GLOBAL-365 argued that PayPoint was dominant from 2009 until 2018 in the OTC market, prior to the merger of the Post Office and Payzone (PO/PZ). Further, GLOBAL-365 argued it was prevented from entering the market at scale by exclusivity clauses and related provisions in PayPoint’s contracts. PayPoint implemented an exclusionary strategy that foreclosed new entry into the OTC and non-OTC energy prepayment markets.
Further, GLOBAL-365 claimed, absent the exclusionary provisions, it would have had a chance of winning business from various energy suppliers. It therefore lost profits and business value.

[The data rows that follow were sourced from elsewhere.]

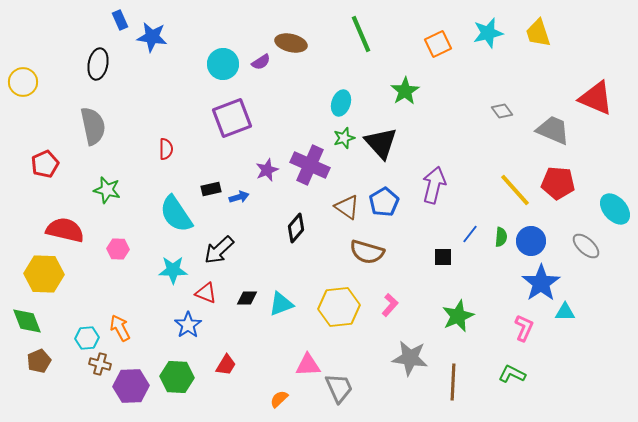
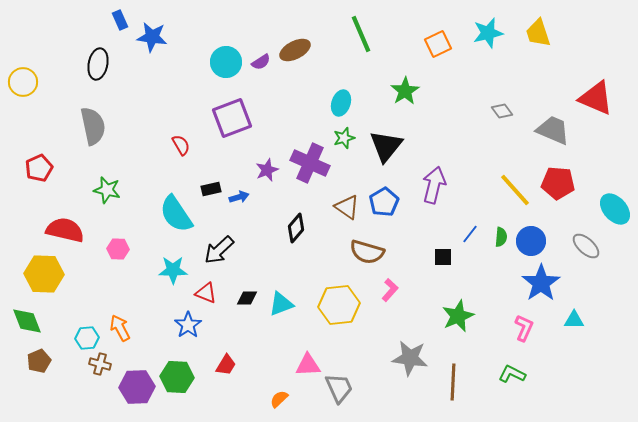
brown ellipse at (291, 43): moved 4 px right, 7 px down; rotated 40 degrees counterclockwise
cyan circle at (223, 64): moved 3 px right, 2 px up
black triangle at (381, 143): moved 5 px right, 3 px down; rotated 21 degrees clockwise
red semicircle at (166, 149): moved 15 px right, 4 px up; rotated 30 degrees counterclockwise
red pentagon at (45, 164): moved 6 px left, 4 px down
purple cross at (310, 165): moved 2 px up
pink L-shape at (390, 305): moved 15 px up
yellow hexagon at (339, 307): moved 2 px up
cyan triangle at (565, 312): moved 9 px right, 8 px down
purple hexagon at (131, 386): moved 6 px right, 1 px down
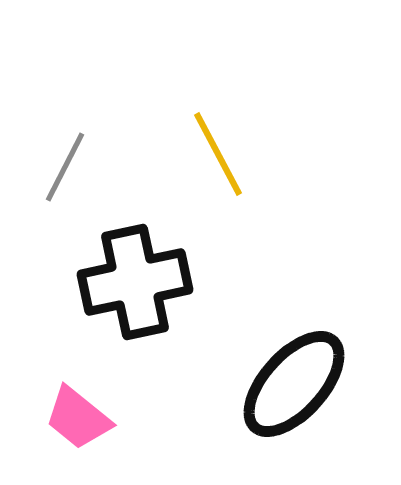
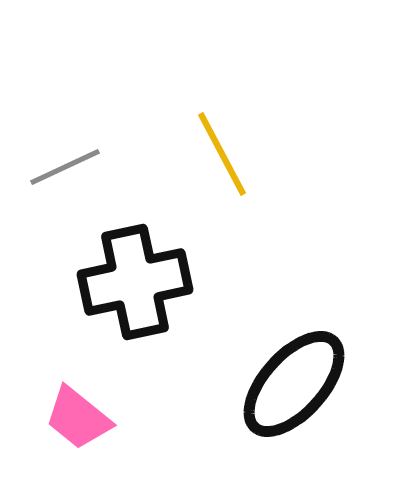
yellow line: moved 4 px right
gray line: rotated 38 degrees clockwise
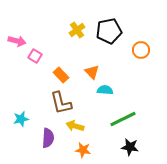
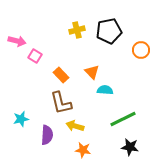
yellow cross: rotated 21 degrees clockwise
purple semicircle: moved 1 px left, 3 px up
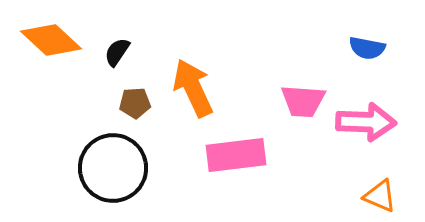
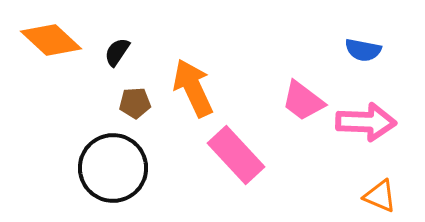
blue semicircle: moved 4 px left, 2 px down
pink trapezoid: rotated 33 degrees clockwise
pink rectangle: rotated 54 degrees clockwise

The CAT agreed that in the relevant market (the supply of OTC prepayment services to energy suppliers in GB) PayPoint was dominant during 2009-2018, prior to the PO/PZ merger. This was a two-sided market that required consideration of the impact of the exclusivity provisions on the energy supplier and agent retailer sides. PayPoint’s exclusive contracts with energy suppliers and retailers did impede the growth of competition at the margins of the market and foreclosed its competitors from the relevant market.
However, GLOBAL-365 argued that it was only in a position to roll out its service to energy suppliers on any material commercial basis at the beginning of 2019 (not 2018 as contended by GLOBAL-365). The company had not established that its service was sufficiently attractive to energy suppliers, and there was no evidence that it was either reliable or robust, which would have been a requirement of the larger energy suppliers. Absent PayPoint’s conduct, GLOBAL-365 would have had a 20% chance of winning additional business only from the smaller, tier three, energy suppliers.
GLOBAL-365 claimed over £200 million in damages. Based on this analysis of the market situation, the CAT assessed GLOBAL-365’s losses for the period to be only £169,334, to which it added simple interest.